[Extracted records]
┌──

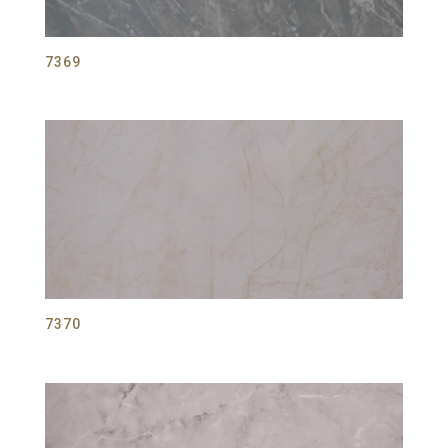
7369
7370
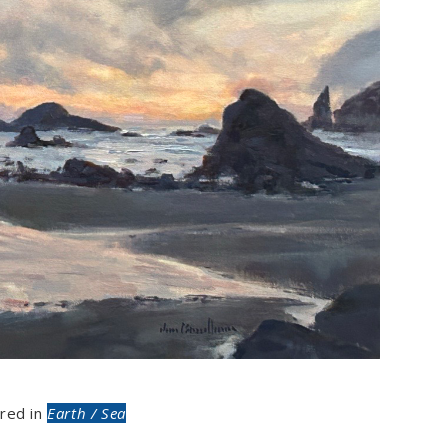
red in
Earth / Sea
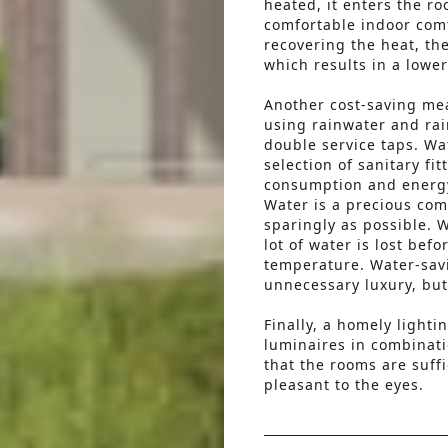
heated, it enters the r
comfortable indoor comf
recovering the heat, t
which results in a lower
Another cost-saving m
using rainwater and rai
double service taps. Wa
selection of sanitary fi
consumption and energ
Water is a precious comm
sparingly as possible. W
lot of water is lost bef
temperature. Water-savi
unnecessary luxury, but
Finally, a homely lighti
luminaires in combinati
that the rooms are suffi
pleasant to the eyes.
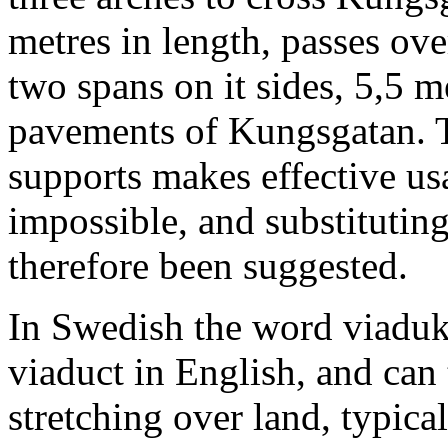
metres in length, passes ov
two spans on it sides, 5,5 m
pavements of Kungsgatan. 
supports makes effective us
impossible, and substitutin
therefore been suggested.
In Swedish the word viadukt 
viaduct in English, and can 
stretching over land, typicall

└──
┌──

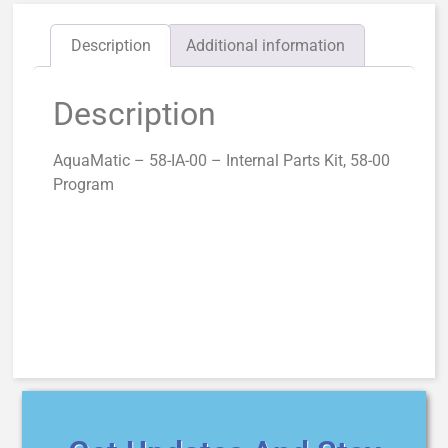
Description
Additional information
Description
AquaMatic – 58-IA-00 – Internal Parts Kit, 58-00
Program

└──

# THE TASK:
Copy exactly the lines of the entries above from the one containing "comfortable indoor comf" through the one containing "stretching over land, typicall". Both end lines count; pictures do not.

# TASK ANSWER:
comfortable indoor comf
recovering the heat, t
which results in a lower
Another cost-saving m
using rainwater and rai
double service taps. Wa
selection of sanitary fi
consumption and energ
Water is a precious comm
sparingly as possible. W
lot of water is lost bef
temperature. Water-savi
unnecessary luxury, but
Finally, a homely lighti
luminaires in combinati
that the rooms are suffi
pleasant to the eyes.
metres in length, passes ov
two spans on it sides, 5,5 m
pavements of Kungsgatan. 
supports makes effective us
impossible, and substitutin
therefore been suggested.
In Swedish the word viadukt 
viaduct in English, and can 
stretching over land, typicall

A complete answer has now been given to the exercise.